→ Work instructions
In the records below, pick out all lines containing the word "acceptez".

Stored data entries:
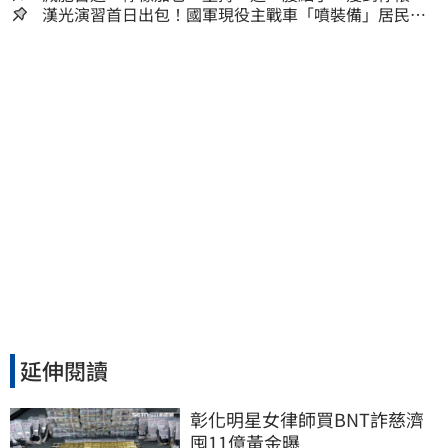
人生
漢光演習首日出包！國軍現役主戰車「噴裝備」居民撿
到零件…軍方說話了
延伸閱讀
彰化明星女律師買BNT詐慈濟 
囤11億黃金曝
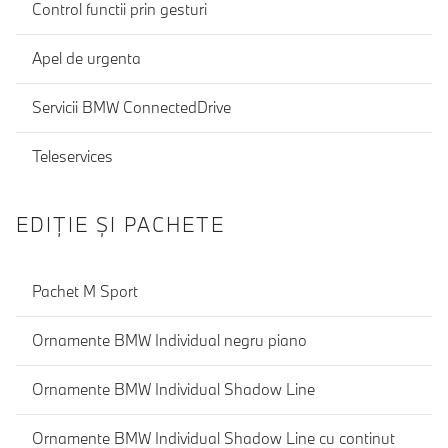
Control functii prin gesturi
Apel de urgenta
Servicii BMW ConnectedDrive
Teleservices
EDIŢIE ŞI PACHETE
Pachet M Sport
Ornamente BMW Individual negru piano
Ornamente BMW Individual Shadow Line
Ornamente BMW Individual Shadow Line cu continut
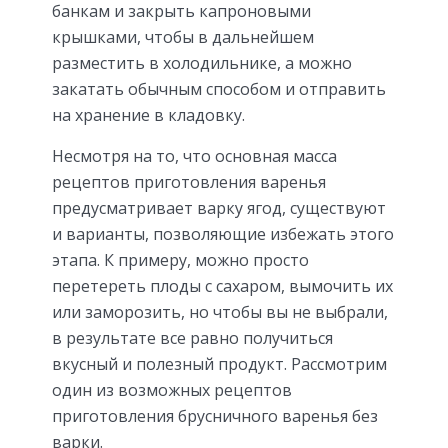
банкам и закрыть капроновыми
крышками, чтобы в дальнейшем
разместить в холодильнике, а можно
закатать обычным способом и отправить
на хранение в кладовку.
Несмотря на то, что основная масса
рецептов приготовления варенья
предусматривает варку ягод, существуют
и варианты, позволяющие избежать этого
этапа. К примеру, можно просто
перетереть плоды с сахаром, вымочить их
или заморозить, но чтобы вы не выбрали,
в результате все равно получиться
вкусный и полезный продукт. Рассмотрим
один из возможных рецептов
приготовления брусничного варенья без
варки.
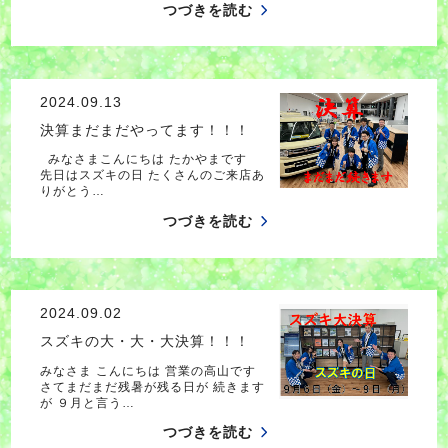
つづきを読む
2024.09.13
決算まだまだやってます！！！
みなさまこんにちは たかやまです
先日はスズキの日 たくさんのご来店あ
りがとう…
つづきを読む
2024.09.02
スズキの大・大・大決算！！！
みなさま こんにちは 営業の高山です
さてまだまだ残暑が残る日が 続きます
が ９月と言う…
つづきを読む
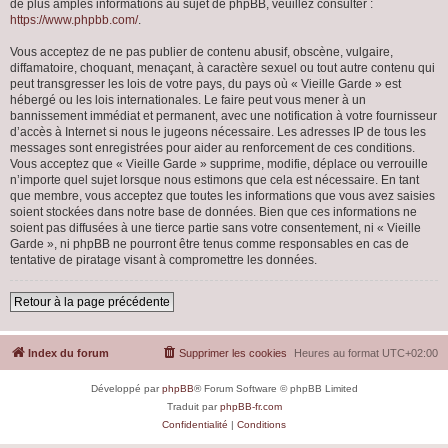
de plus amples informations au sujet de phpBB, veuillez consulter :
https://www.phpbb.com/
.
Vous acceptez de ne pas publier de contenu abusif, obscène, vulgaire,
diffamatoire, choquant, menaçant, à caractère sexuel ou tout autre contenu qui
peut transgresser les lois de votre pays, du pays où « Vieille Garde » est
hébergé ou les lois internationales. Le faire peut vous mener à un
bannissement immédiat et permanent, avec une notification à votre fournisseur
d’accès à Internet si nous le jugeons nécessaire. Les adresses IP de tous les
messages sont enregistrées pour aider au renforcement de ces conditions.
Vous acceptez que « Vieille Garde » supprime, modifie, déplace ou verrouille
n’importe quel sujet lorsque nous estimons que cela est nécessaire. En tant
que membre, vous acceptez que toutes les informations que vous avez saisies
soient stockées dans notre base de données. Bien que ces informations ne
soient pas diffusées à une tierce partie sans votre consentement, ni « Vieille
Garde », ni phpBB ne pourront être tenus comme responsables en cas de
tentative de piratage visant à compromettre les données.
Retour à la page précédente
Index du forum
Supprimer les cookies
Heures au format
UTC+02:00
Développé par
phpBB
® Forum Software © phpBB Limited
Traduit par
phpBB-fr.com
Confidentialité
|
Conditions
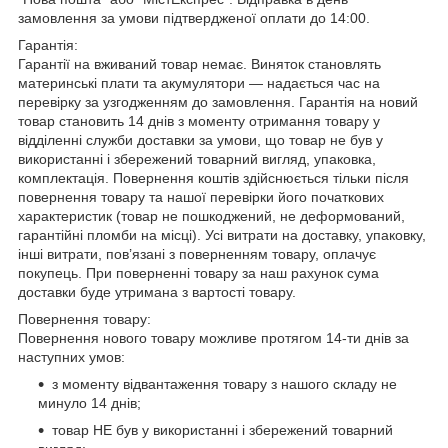
замовлення за умови підтвердженої оплати до 14:00.
Гарантія:
Гарантії на вживаний товар немає. Виняток становлять
материнські плати та акумулятори — надається час на
перевірку за узгодженням до замовлення. Гарантія на новий
товар становить 14 днів з моменту отримання товару у
відділенні служби доставки за умови, що товар не був у
використанні і збережений товарний вигляд, упаковка,
комплектація. Повернення коштів здійснюється тільки після
повернення товару та нашої перевірки його початкових
характеристик (товар не пошкоджений, не деформований,
гарантійні пломби на місці). Усі витрати на доставку, упаковку,
інші витрати, пов’язані з поверненням товару, оплачує
покупець. При поверненні товару за наш рахунок сума
доставки буде утримана з вартості товару.
Повернення товару:
Повернення нового товару можливе протягом 14-ти днів за
наступних умов:
з моменту відвантаження товару з нашого складу не
минуло 14 днів;
товар НЕ був у використанні і збережений товарний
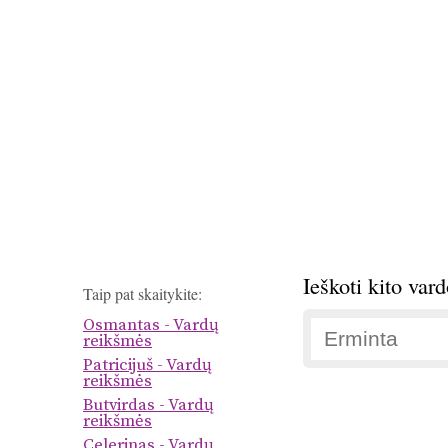
Ieškoti kito var
Taip pat skaitykite:
Osmantas - Vardų
reikšmės
Patricijuš - Vardų
reikšmės
Butvirdas - Vardų
reikšmės
Celerinas - Vardų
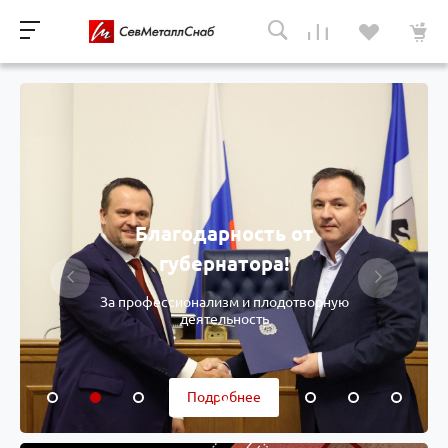
Благодарность от
губернатора!
За профессионализм и плодотворную
деятельность
Подробнее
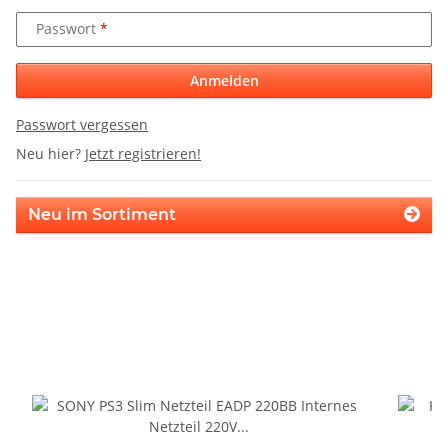
Passwort
Anmelden
Passwort vergessen
Neu hier?
Jetzt registrieren!
Neu im Sortiment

→ Answer
Vous acceptez de ne pas publier de contenu abusif, obscène, vulgaire,
Vous acceptez que « Vieille Garde » supprime, modifie, déplace ou verrouille
que membre, vous acceptez que toutes les informations que vous avez saisies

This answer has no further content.